Extending Airtunnel

Airtunnel was built to be easily extendable. To give some inspiration of what can be done and how, this section shows some common use-cases.

Extra Declaration Properties

As noted, data asset declaration options are still a (too) small set of sensible defaults.

To still enable the use of the declaration store for any properties you like, we created the (schemaless) extra section.

Example

An example use case for this would be that one would like to additionally declare maintainers alongside with their data asset declaration.

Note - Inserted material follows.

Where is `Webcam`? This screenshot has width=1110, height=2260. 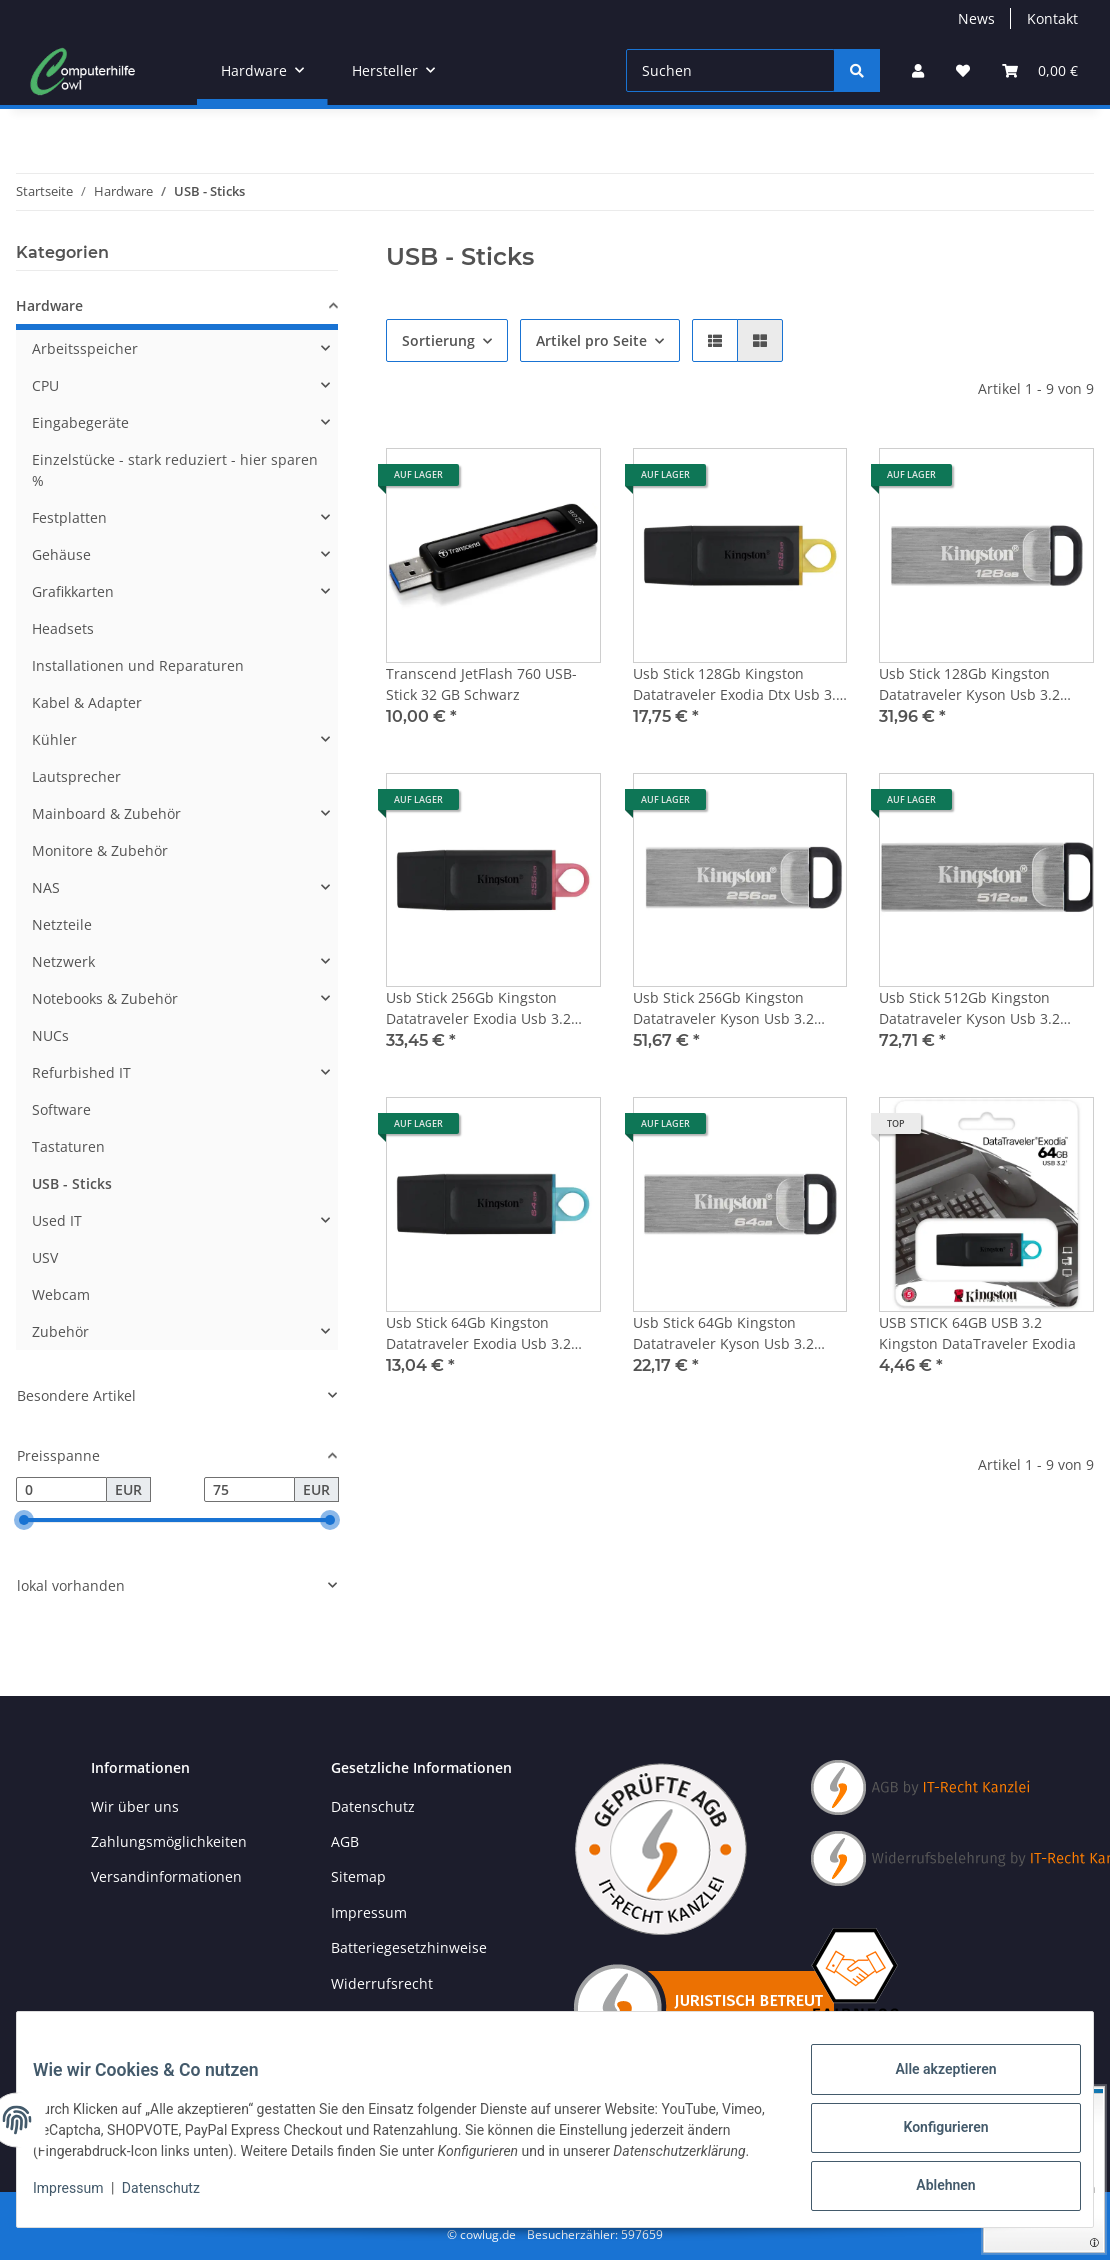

We can easily define this in a my_asset.yaml using extra declarations:

type: derived

extra:
      maintainer:
         Tom

And the usage of this value is as simple as:

from airtunnel.declaration_store import DataAssetDeclaration
d = DataAssetDeclaration("my_asset")
# access the declared extra section:
d.extra_declarations

…where the value of d.extra_declarations will simply be: {'maintainer': 'Tom'}

Custom MetaAdapter

As introduced in the architecture section, Airtunnel’s metadata is stored using so called metadata adapters – the default being SQLMetaAdapter which uses SQLAlchemy to interact with an Airflow connection. To use your custom adapter, implement it by basing airtunnel.metadata.adapter.BaseMetaAdapter and specify this new class in the [airtunnel] section of your airflow.cfg using the full reference, like this:

metadata_store_adapter_class = yourpackage.yoursubpackage.RedisMetaAdapter

You can verify it is being properly loaded, by running:

from airtunnel.metadata.adapter import get_configured_meta_adapter
get_configured_meta_adapter()

…which should then return: <class ‘yourpackage.yoursubpackage.RedisMetaAdapter’>

Custom DataStoreAdapter

Airtunnel’s physical data store is by default on the local filesystem, for which LocalDataStoreAdapter is a bridge to carry out all commands like move, copy or list files.

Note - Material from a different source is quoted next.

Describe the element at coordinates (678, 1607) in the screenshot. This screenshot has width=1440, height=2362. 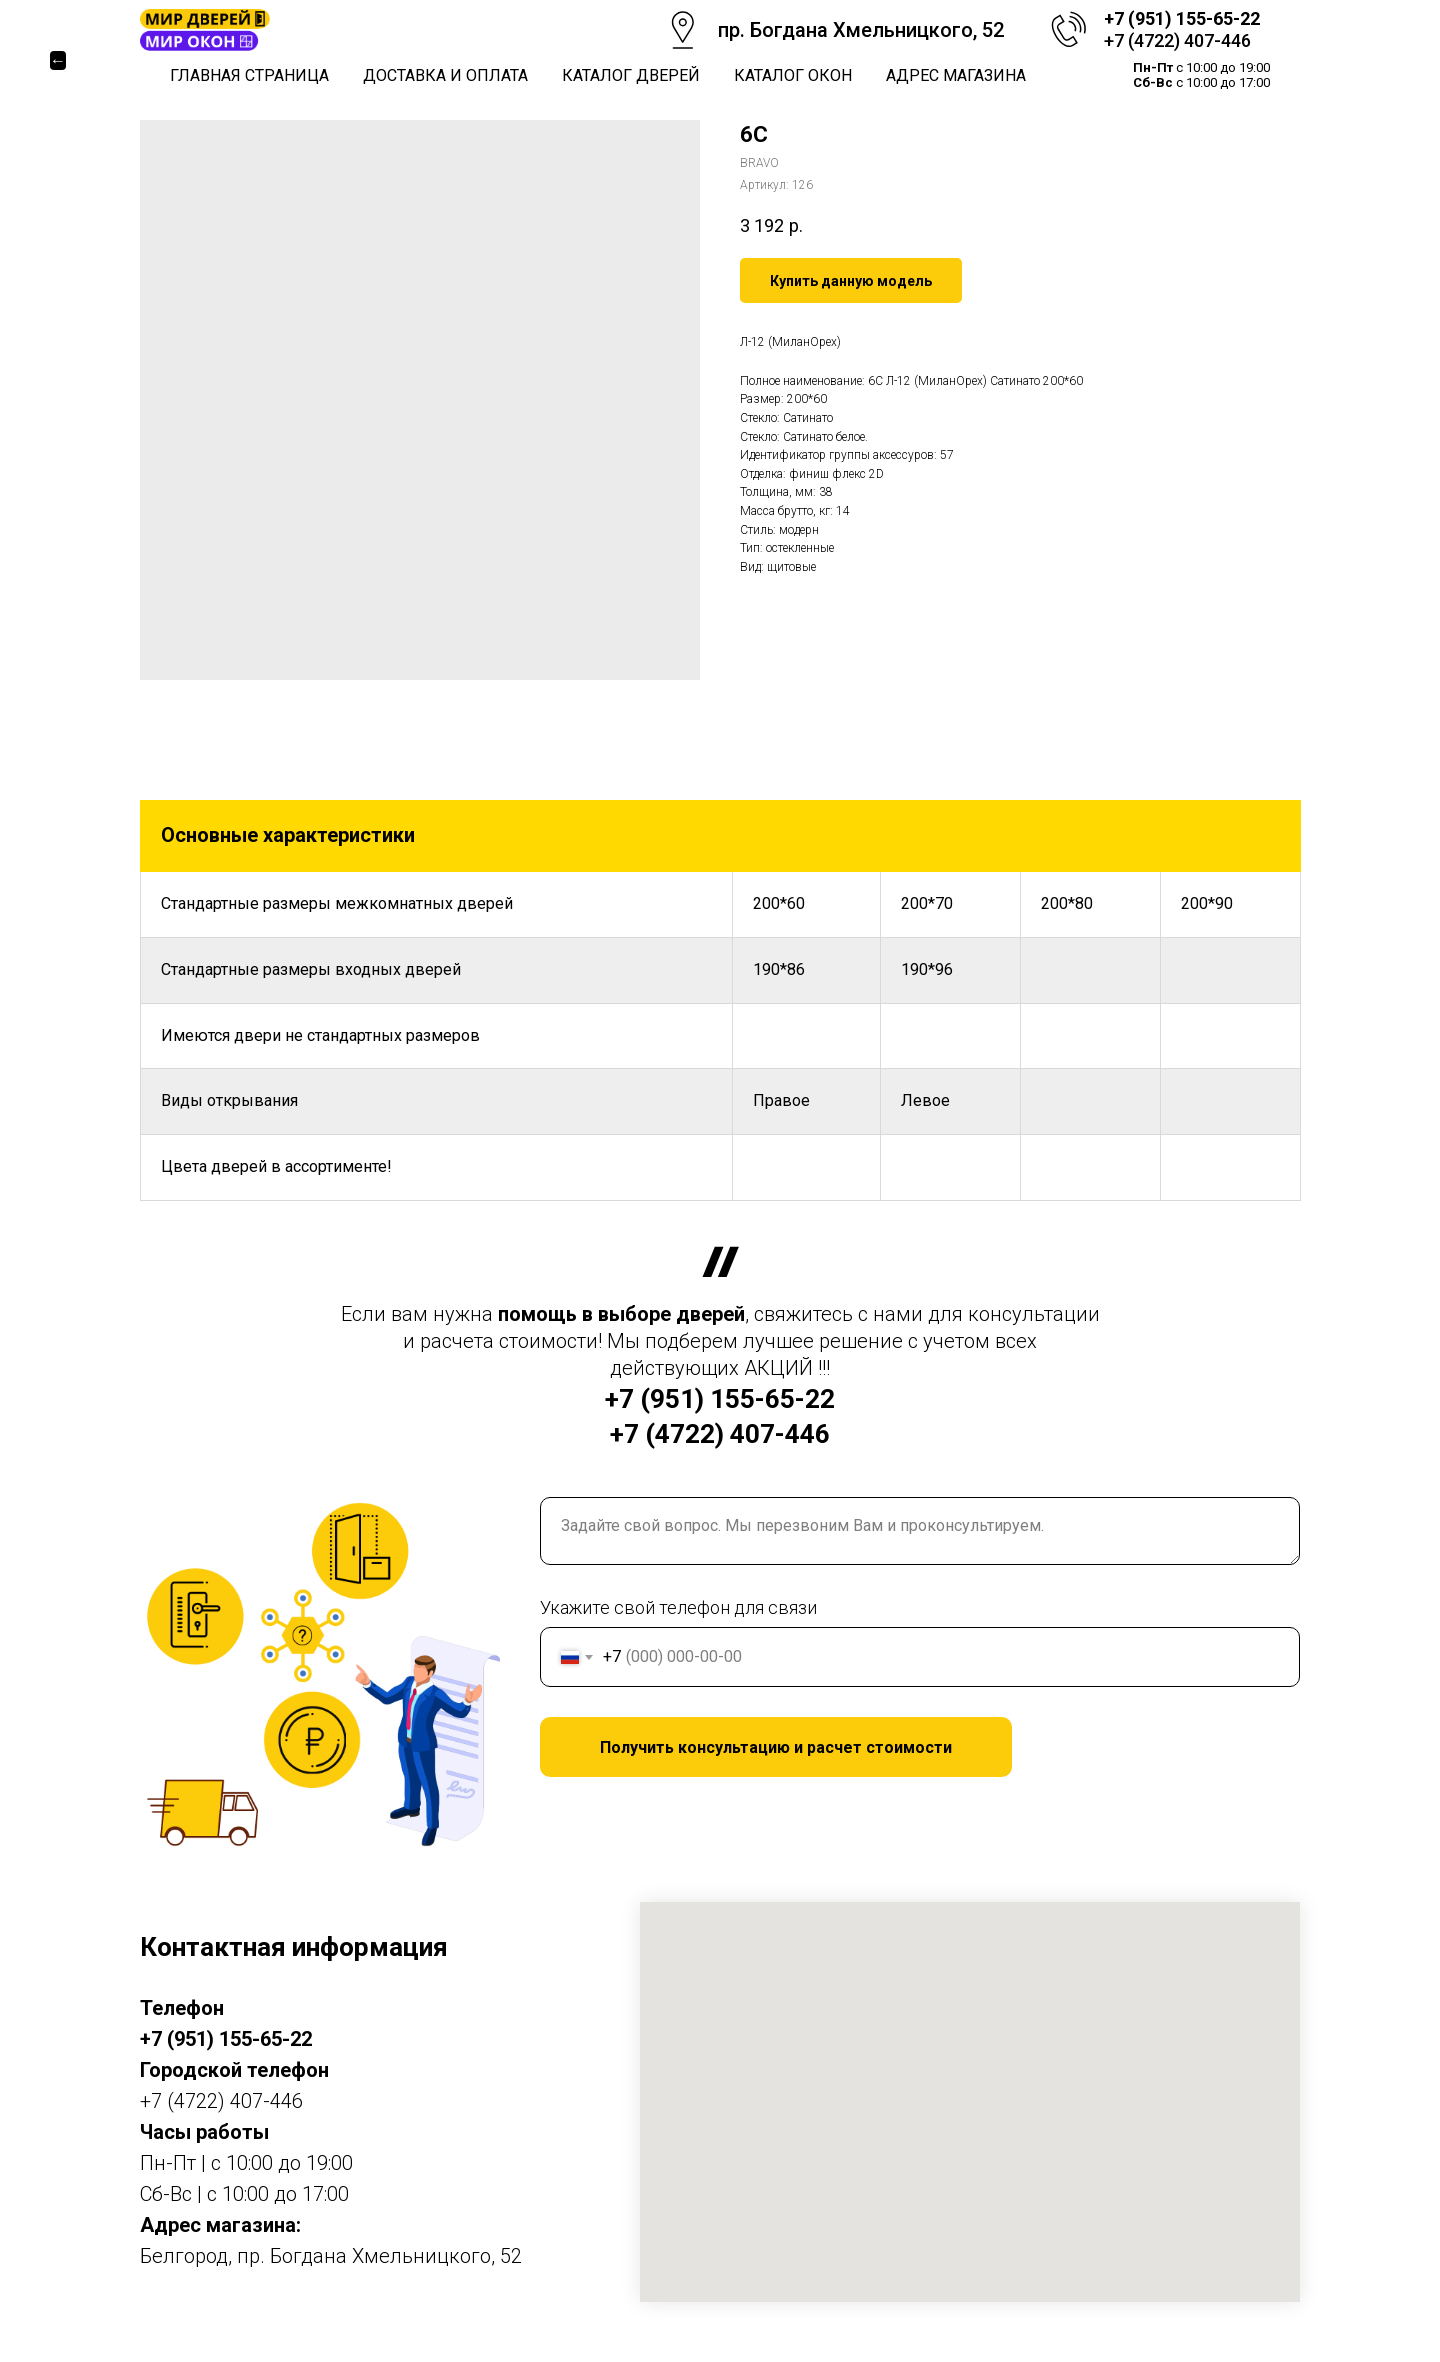 I see `Укажите свой телефон для связи` at that location.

Since we expect a large number of users wanting to have their data store located on i.e. cloud storage, Airtunnel can be easily extended to support it.

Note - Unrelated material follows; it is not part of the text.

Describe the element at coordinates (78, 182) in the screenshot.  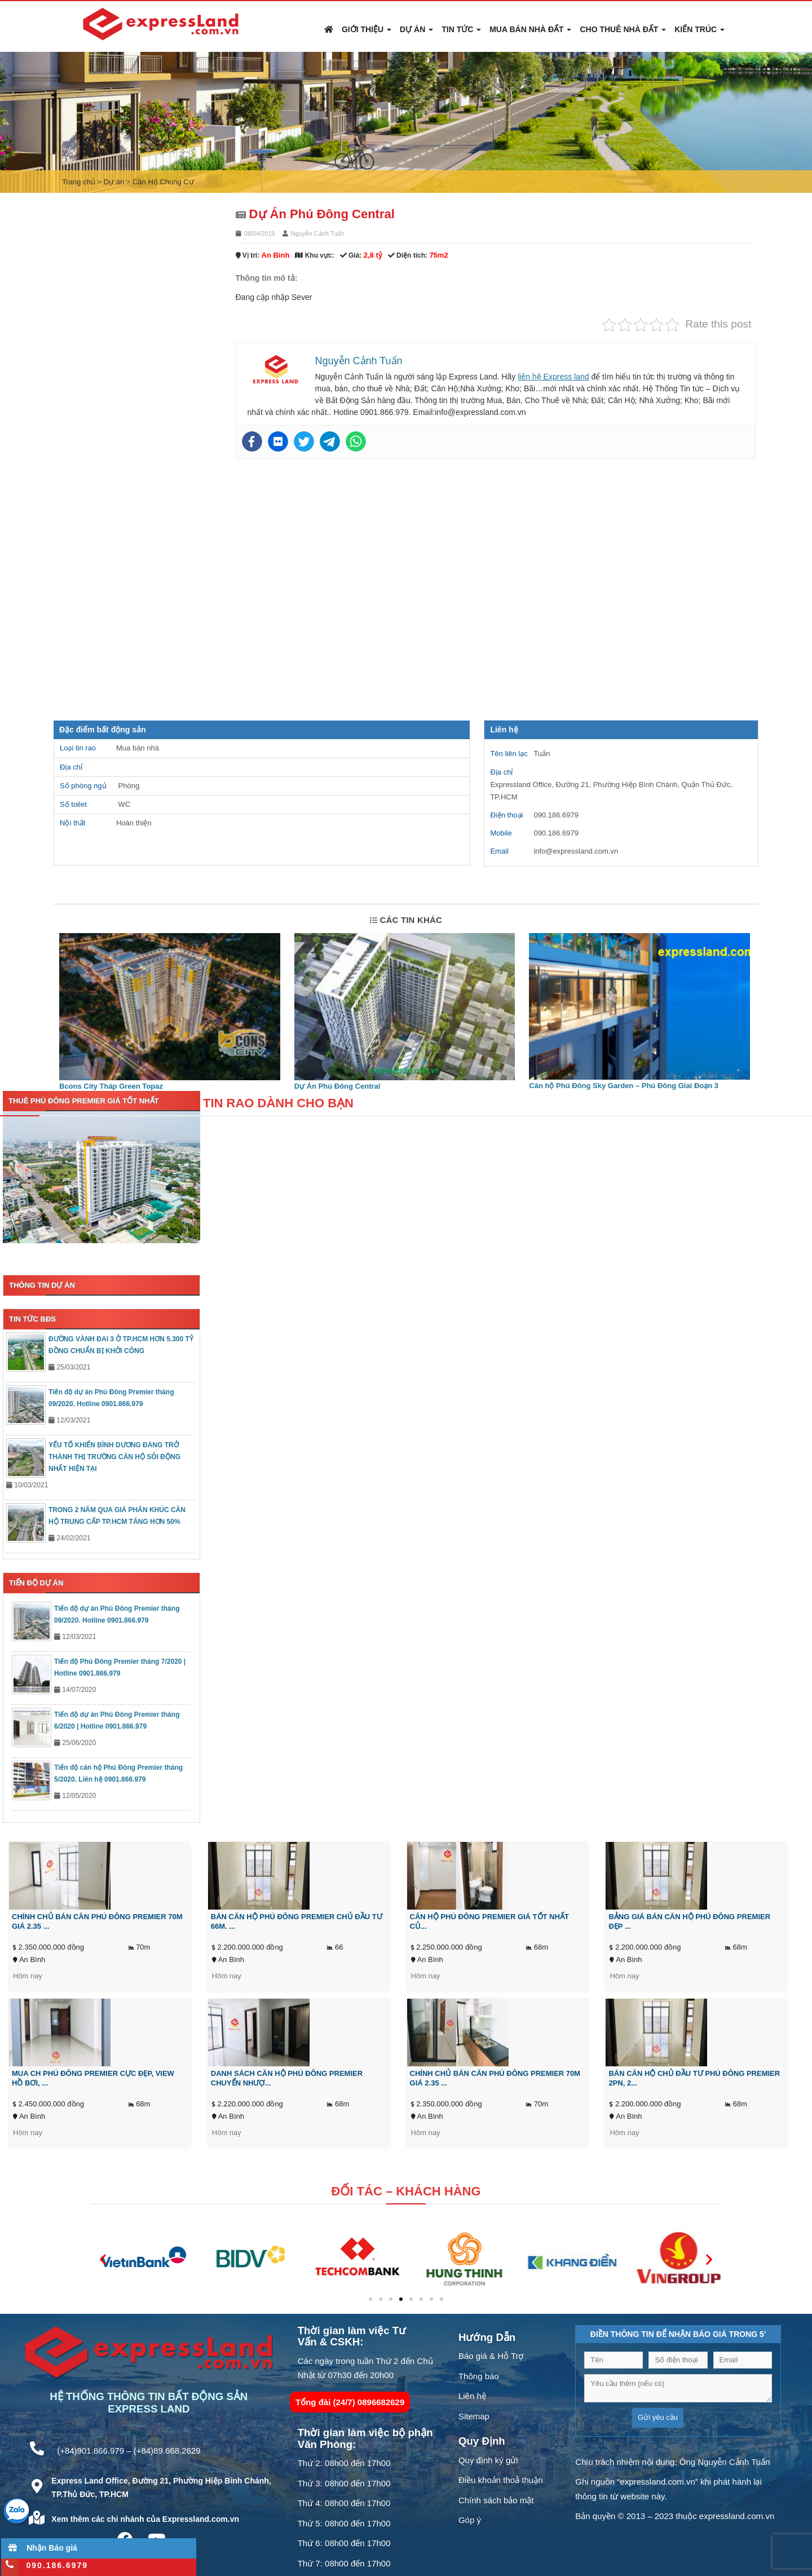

To use a custom DataStoreAdapter, implement it by basing airtunnel.data_store.BaseDataStoreAdapter and specify this new class in the [airtunnel] section of your airflow.cfg using the full reference, like this:

data_store_adapter_class = yourpackage.yoursubpackage.S3DataStoreAdapter

You can verify it is being properly loaded, by running:

from airtunnel.data_store import get_configured_data_store_adapter
get_configured_data_store_adapter()

…which should then return: <class ‘yourpackage.yoursubpackage.S3DataStoreAdapter’>